TASK REQUIREMENTS
Without the pictures, retype each line below exactly as it stands.

---------- SUPPLIED DATA

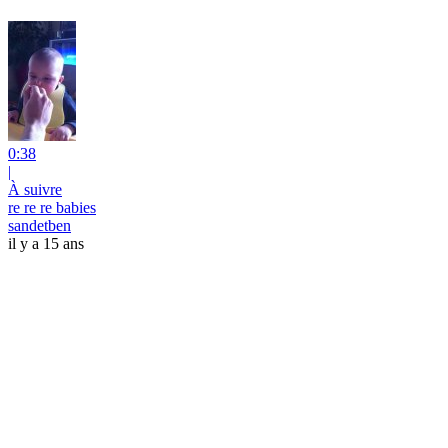
0:38
|
À suivre
re re re babies
sandetben
il y a 15 ans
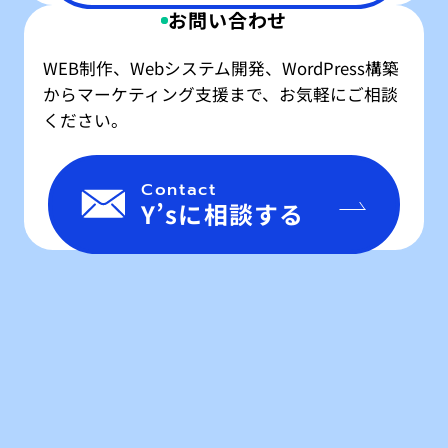
お問い合わせ
WEB制作、Webシステム開発、WordPress構築
からマーケティング支援まで、お気軽にご相談
ください。
Contact
Y’sに相談する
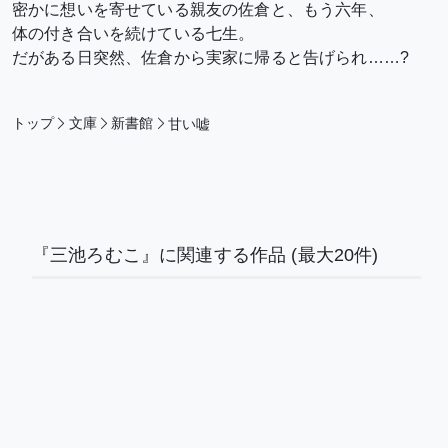
密かに想いを寄せている親友の佐倉と、もう六年、
体の付き合いを続けている七生。
だがある日突然、佐倉から実家に帰ると告げられ……?
トップ
文庫
新書館
甘い嘘
『三池ろむこ』に関連する作品
(最大20件)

--------------------

ANSWER FOR THIS EXERCISE
0:38
|
À suivre
re re re babies
sandetben
il y a 15 ans
お問い合わせ
WEB制作、Webシステム開発、WordPress構築
からマーケティング支援まで、お気軽にご相談
ください。
Contact
Y’sに相談する
密かに想いを寄せている親友の佐倉と、もう六年、
体の付き合いを続けている七生。
だがある日突然、佐倉から実家に帰ると告げられ……?
トップ
文庫
新書館
甘い嘘
『三池ろむこ』に関連する作品
(最大20件)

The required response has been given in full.